Ovviamente. Torniamo al passaggio storico della fine della Prima Repubblica. Stragi di mafia, Tangentopoli: è lì che matura una crisi nel rapporto tra opinione pubblica ed élite politiche che non si è mai più risanata anche per un errore della politica, e della sinistra in particolare, nella capacità di riformarsi e difendere il proprio ruolo. Perché il 1992-93 è anche e soprattutto Maastricht, un processo che modifica le leve di governo dell’economia e della società e i meccanismi di costruzione del consenso. Il tema non è la partecipazione al processo di integrazione europea, ma la “minorità” politica e culturale con cui le nostre classi dirigenti l’hanno affrontato, in qualche caso anche a sinistra, assecondando nei fatti lo smantellamento dello Stato, la rinuncia alla leva pubblica di intervento nell’economia, che ha allargato le fratture sociali e territoriali. Se poi guardiamo alla dinamica politica, il tema della radicalizzazione è evidente. La discesa in campo di Berlusconi e la nascita di Forza Italia hanno segnato la fine del centro “politico”, e con la scomparsa della DC si è sdoganato quel demone della destra che invece il partito centrista, come ha spiegato una volta Marco Follini, nella sua complessità e nella sua saggezza, era sempre riuscito a contenere e nascondere.

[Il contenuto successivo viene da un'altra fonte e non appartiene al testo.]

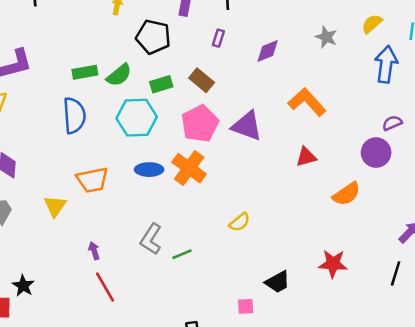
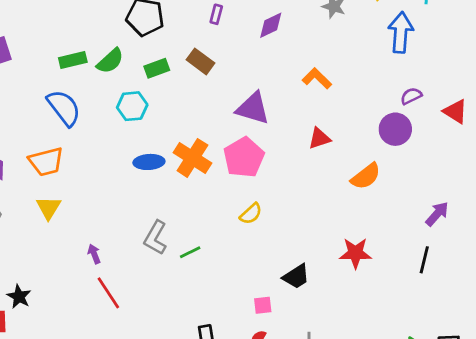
orange L-shape: (307, 102) -> (317, 78), size x0.7
blue semicircle: (74, 116) -> (64, 108), turned -30
cyan hexagon: (137, 118) -> (132, 106), size x0.7
pink pentagon: (200, 124) -> (244, 157), moved
orange trapezoid: (92, 180) -> (46, 162), moved

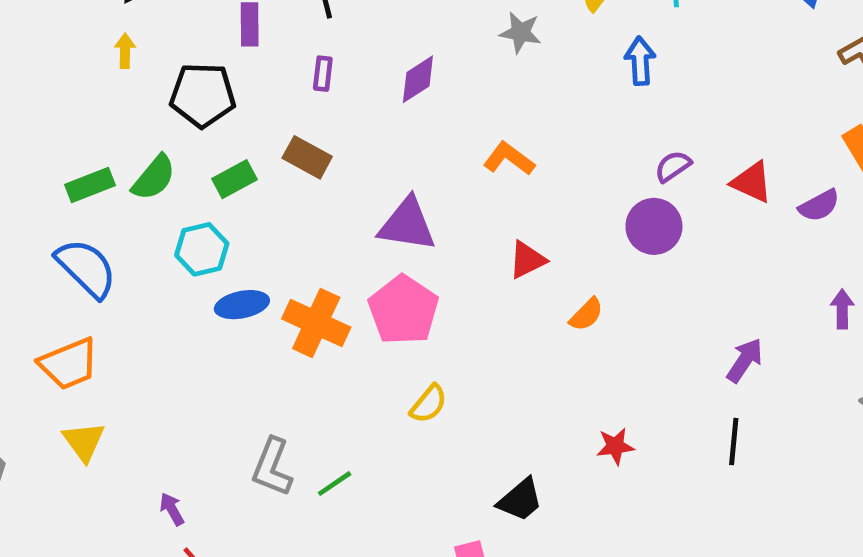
blue arrow: (401, 32) -> (640, 61), size x0.7
blue ellipse: (149, 162) -> (242, 305), moved
orange semicircle: (366, 176) -> (586, 315), moved, size x0.7
red star: (355, 253) -> (615, 446), size x0.7

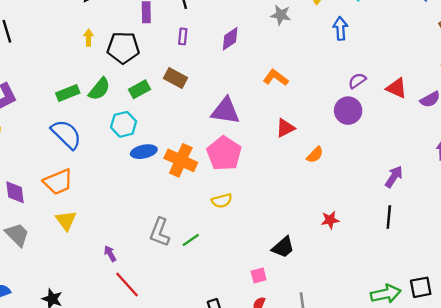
yellow arrow: (125, 51) -> (89, 38), moved
yellow semicircle: (429, 404) -> (222, 201), moved, turned 36

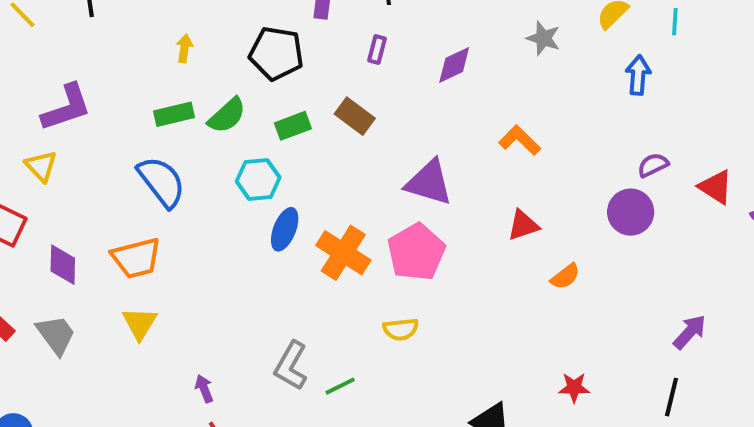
yellow arrow: (89, 38) -> (184, 48), moved
blue ellipse: (144, 152) -> (285, 229), turned -65

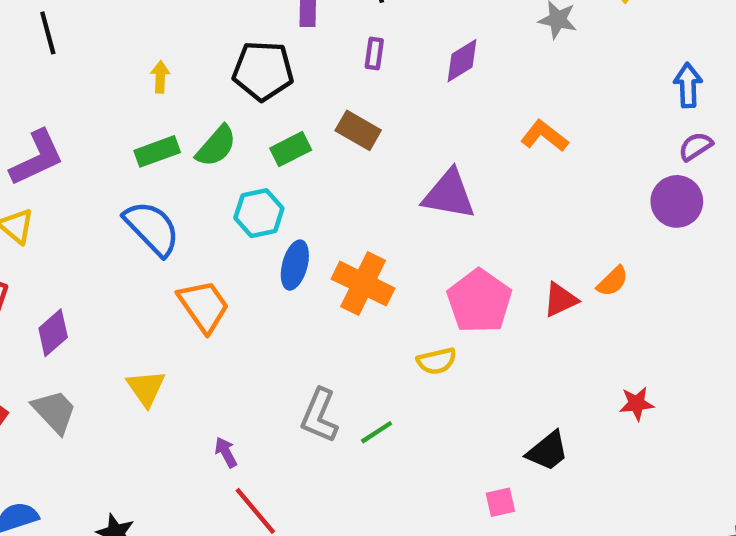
blue arrow: (638, 75) -> (688, 85), moved
red triangle: (523, 225) -> (560, 300), moved
pink pentagon: (416, 252) -> (479, 301), moved
orange trapezoid: (136, 258) -> (204, 306), moved, turned -104
purple diamond: (63, 265) -> (53, 333), turned 54

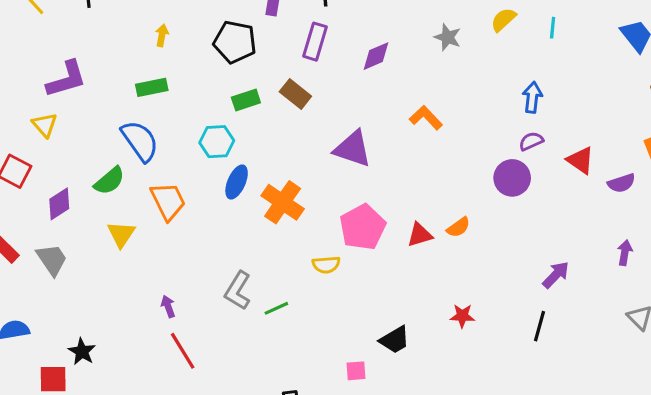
purple rectangle: (374, 53) -> (315, 42), size x1.6
green semicircle: (216, 146) -> (109, 181), moved
yellow triangle: (146, 388) -> (121, 234), moved

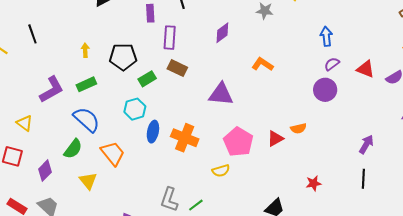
black pentagon: (235, 42) -> (123, 57), moved
purple rectangle: (315, 42) -> (170, 38), moved
purple L-shape: (66, 79) -> (52, 90), moved
orange semicircle: (458, 227) -> (298, 128), turned 35

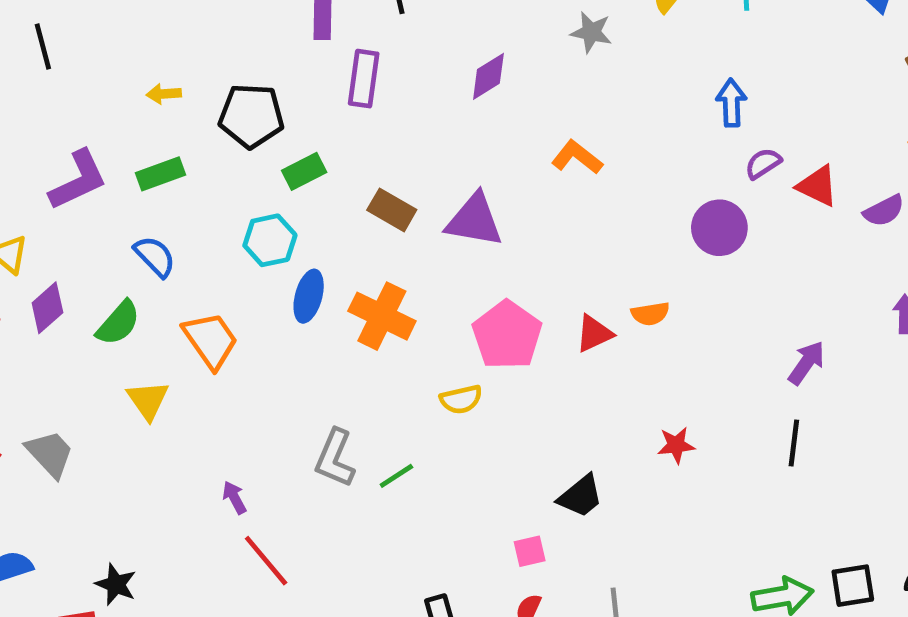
yellow arrow: (85, 50) -> (164, 94), turned -96
purple semicircle: (332, 64) -> (763, 163), moved
brown rectangle: (177, 68) -> (392, 210), moved
blue semicircle: (87, 120) -> (155, 256), size x0.7
purple diamond: (45, 171) -> (47, 308), moved

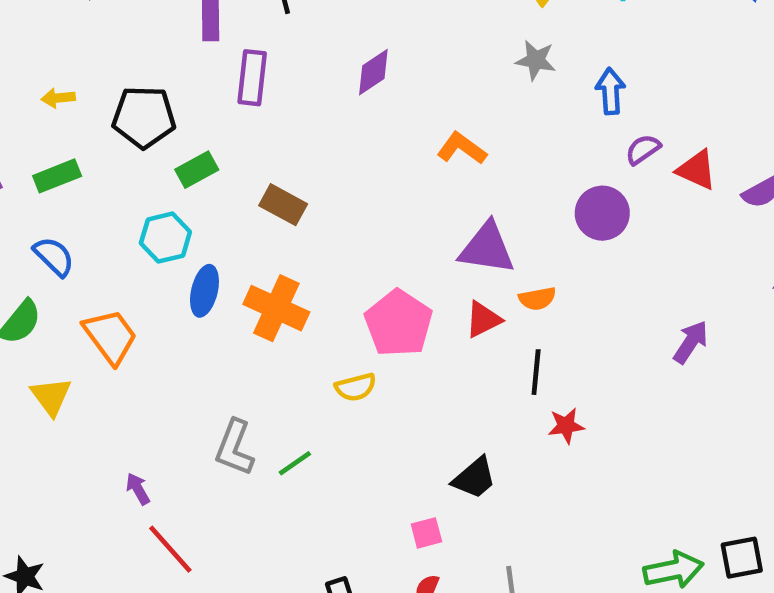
gray star: (591, 32) -> (536, 60), moved
purple triangle: (474, 220) -> (487, 248), moved
black line: (794, 443) -> (536, 372), moved

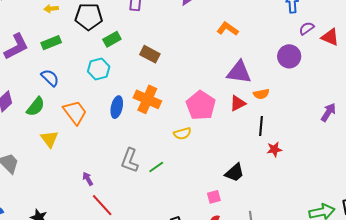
blue ellipse: (204, 291) -> (117, 107), moved

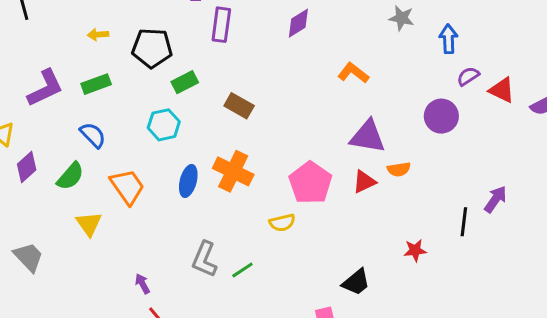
black line: (261, 126) -> (464, 222), moved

Da lì inizia proprio un processo di radicalizzazione dell’elettorato italiano che ha raggiunto il suo culmine nelle elezioni del 2018, con oltre il 50% dei voti, 17 milioni di elettori, che vanno a forze che si collocano ai margini estremi del sistema politico, per intercettare il voto di chi si colloca ai margini del vecchio patto sociale.

Eppure, più che forza di trasformazione della realtà, la sinistra italiana negli ultimi anni sembrava essere una certificatrice dell’ineluttabilità del presente…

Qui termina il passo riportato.